*** Exercise data Section Begins ***
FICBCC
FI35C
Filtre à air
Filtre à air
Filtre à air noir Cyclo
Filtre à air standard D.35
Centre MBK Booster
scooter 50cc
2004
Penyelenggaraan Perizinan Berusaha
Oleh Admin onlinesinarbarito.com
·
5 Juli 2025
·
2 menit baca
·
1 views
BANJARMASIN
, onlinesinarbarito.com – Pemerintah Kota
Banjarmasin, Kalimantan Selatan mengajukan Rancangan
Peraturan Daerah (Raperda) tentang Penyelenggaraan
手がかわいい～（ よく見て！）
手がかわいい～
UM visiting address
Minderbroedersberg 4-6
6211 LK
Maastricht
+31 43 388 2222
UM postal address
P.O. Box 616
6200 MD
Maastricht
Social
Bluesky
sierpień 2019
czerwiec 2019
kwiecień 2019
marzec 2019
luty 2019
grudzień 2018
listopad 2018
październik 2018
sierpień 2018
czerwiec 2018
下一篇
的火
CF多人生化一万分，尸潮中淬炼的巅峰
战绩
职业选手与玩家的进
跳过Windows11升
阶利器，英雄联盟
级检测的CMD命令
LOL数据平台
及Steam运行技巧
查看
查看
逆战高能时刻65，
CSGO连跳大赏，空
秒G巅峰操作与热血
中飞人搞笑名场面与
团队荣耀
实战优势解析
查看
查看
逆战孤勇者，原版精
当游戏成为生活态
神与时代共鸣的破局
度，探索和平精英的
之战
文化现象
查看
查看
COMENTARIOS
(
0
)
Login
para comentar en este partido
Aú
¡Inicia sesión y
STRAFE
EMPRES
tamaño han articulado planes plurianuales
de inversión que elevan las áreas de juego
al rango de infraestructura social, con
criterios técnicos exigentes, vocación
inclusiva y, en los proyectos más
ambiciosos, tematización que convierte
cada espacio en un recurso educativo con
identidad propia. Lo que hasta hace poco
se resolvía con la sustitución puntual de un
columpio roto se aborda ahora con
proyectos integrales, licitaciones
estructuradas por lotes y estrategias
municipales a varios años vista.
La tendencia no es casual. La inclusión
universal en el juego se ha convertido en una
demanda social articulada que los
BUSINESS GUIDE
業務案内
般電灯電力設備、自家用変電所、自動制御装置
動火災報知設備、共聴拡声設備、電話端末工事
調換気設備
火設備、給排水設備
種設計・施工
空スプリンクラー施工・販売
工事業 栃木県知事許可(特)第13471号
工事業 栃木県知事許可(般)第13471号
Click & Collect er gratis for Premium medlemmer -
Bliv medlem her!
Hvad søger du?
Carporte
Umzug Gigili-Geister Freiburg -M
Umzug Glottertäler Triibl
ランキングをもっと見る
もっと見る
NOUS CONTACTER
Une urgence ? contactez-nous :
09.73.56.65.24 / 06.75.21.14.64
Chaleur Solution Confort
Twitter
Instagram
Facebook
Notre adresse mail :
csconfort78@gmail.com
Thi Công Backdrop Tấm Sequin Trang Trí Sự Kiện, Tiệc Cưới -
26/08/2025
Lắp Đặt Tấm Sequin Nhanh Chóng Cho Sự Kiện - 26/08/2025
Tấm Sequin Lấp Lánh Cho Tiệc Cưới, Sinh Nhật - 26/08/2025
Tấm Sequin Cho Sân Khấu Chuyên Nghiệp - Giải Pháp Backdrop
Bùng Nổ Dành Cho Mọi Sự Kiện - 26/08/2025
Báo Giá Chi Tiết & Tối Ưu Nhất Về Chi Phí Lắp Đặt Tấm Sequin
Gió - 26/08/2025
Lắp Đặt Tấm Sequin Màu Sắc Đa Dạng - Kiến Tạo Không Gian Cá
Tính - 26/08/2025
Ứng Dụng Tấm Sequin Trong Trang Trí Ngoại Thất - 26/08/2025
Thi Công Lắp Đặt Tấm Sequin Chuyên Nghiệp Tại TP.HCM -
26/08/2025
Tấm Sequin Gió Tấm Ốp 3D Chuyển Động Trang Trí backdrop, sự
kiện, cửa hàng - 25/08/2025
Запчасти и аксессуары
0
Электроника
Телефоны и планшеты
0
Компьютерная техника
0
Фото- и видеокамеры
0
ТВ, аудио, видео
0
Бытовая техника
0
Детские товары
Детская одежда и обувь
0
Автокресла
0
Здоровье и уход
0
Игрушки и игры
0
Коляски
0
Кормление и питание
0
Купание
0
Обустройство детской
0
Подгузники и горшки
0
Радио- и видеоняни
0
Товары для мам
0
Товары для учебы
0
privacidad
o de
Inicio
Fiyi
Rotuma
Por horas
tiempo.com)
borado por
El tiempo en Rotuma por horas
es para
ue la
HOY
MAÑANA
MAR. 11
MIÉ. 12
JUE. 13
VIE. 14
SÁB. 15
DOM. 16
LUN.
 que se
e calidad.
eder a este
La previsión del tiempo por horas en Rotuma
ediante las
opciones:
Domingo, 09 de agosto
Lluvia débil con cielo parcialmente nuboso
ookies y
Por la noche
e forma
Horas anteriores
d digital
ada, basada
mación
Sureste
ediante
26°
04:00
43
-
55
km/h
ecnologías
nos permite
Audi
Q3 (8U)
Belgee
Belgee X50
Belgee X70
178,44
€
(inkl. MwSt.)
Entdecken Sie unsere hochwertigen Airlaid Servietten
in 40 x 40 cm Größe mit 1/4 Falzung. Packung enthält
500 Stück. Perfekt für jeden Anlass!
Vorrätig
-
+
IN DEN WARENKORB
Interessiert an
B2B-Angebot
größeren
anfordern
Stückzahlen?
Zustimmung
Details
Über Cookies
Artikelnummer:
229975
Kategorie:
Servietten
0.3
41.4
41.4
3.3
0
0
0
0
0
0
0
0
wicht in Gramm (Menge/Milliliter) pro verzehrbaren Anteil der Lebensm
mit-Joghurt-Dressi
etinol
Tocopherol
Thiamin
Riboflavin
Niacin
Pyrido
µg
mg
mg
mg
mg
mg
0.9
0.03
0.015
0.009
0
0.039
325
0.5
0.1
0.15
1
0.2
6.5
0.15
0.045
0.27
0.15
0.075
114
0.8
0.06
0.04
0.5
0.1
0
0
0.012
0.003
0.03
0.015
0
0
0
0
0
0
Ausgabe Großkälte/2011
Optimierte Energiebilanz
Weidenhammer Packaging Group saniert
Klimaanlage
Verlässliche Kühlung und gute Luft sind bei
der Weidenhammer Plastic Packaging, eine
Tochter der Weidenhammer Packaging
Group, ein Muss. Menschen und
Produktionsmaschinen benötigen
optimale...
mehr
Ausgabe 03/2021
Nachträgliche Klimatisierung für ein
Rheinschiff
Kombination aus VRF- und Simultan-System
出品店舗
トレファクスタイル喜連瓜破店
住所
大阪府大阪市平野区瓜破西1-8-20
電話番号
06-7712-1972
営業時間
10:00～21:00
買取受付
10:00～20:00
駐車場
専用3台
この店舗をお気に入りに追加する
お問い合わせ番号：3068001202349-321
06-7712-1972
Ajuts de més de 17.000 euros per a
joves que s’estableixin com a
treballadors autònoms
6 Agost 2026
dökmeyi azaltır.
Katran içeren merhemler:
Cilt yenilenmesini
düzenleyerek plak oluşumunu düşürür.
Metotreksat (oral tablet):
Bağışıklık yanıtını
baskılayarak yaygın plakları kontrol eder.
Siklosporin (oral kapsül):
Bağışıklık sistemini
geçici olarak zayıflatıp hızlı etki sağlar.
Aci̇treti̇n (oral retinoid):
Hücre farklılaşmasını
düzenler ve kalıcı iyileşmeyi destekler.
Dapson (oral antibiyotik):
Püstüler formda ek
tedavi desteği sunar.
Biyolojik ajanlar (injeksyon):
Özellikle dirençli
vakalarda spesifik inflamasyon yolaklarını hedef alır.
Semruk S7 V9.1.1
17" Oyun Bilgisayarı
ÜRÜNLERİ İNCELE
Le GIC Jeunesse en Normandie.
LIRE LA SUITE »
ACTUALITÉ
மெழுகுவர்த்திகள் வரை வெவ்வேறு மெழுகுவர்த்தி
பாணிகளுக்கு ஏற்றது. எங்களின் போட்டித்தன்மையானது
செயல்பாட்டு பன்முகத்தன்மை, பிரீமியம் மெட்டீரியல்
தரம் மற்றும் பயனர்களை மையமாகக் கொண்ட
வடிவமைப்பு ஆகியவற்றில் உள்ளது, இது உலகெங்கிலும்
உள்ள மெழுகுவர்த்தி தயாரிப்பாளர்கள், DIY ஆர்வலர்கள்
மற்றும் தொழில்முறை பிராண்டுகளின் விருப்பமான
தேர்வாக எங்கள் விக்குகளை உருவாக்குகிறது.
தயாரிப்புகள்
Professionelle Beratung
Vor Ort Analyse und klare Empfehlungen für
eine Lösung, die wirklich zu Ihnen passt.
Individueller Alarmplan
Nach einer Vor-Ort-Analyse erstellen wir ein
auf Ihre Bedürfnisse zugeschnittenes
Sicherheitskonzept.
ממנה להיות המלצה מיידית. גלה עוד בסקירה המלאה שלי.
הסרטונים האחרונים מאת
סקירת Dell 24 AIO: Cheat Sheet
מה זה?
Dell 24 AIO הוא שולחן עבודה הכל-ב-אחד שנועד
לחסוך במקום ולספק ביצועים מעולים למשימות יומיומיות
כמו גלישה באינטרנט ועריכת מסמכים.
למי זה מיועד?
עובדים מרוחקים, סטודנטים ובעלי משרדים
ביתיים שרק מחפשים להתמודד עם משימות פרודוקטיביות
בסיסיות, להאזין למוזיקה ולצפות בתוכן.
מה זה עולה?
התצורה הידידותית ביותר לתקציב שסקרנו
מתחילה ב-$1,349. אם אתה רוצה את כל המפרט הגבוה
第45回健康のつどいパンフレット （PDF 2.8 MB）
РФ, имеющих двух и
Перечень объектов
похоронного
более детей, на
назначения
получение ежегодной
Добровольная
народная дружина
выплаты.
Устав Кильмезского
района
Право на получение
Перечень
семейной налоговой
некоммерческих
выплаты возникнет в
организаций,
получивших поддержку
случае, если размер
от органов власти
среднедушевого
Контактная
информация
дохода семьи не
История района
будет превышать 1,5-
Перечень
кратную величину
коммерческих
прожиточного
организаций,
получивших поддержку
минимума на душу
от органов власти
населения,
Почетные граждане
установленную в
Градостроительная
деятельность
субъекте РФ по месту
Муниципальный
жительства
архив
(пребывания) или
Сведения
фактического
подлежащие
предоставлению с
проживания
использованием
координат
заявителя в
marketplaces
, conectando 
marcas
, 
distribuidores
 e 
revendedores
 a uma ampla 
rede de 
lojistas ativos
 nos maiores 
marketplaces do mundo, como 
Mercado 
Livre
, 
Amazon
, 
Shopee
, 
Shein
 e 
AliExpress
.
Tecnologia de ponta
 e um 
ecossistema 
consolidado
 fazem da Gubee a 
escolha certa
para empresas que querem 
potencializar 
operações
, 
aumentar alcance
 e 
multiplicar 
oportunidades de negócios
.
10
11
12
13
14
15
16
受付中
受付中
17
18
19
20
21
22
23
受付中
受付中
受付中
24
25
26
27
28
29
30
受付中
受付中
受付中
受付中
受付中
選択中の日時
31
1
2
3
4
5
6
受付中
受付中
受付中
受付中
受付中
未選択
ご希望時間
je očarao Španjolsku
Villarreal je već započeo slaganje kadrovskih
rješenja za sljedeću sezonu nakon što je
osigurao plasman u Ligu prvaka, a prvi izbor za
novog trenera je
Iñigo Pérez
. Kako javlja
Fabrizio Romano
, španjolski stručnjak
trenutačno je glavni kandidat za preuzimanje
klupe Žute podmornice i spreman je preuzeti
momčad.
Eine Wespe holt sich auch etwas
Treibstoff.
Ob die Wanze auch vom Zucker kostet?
*** Exercise data Section Ends ***
Search the records for the word "Nghiệp", then list every line that has it.

Tấm Sequin Cho Sân Khấu Chuyên Nghiệp - Giải Pháp Backdrop
Thi Công Lắp Đặt Tấm Sequin Chuyên Nghiệp Tại TP.HCM -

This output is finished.